## [WHAT TO DO]
Please tally how many lines in the entries below include the word "your", giving only the number.

## [DATA RECORDS]
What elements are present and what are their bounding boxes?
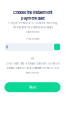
- staticText: every month.: [26, 71, 40, 74]
- button[interactable]: Next: [4, 82, 60, 92]
- staticText: Pick a date: [26, 37, 39, 40]
- staticText: default data for your payment on 1st or …: [6, 67, 58, 70]
- button[interactable]: Confirm date: [54, 44, 60, 50]
- button[interactable]: [5, 43, 53, 51]
- staticText: OR: [30, 57, 34, 60]
- staticText: the day after you receive your salary: [12, 26, 52, 29]
- staticText: Choose the installment: [13, 10, 52, 15]
- staticText: payment date: [20, 16, 44, 21]
- staticText: Click 'Next' and a default date will be …: [6, 62, 60, 65]
- staticText: each month.: [26, 30, 40, 33]
- staticText: It might be helpful to consider choosing: [8, 21, 58, 24]
- staticText: Next: [29, 85, 36, 89]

## [EXERCISE RESULT]
2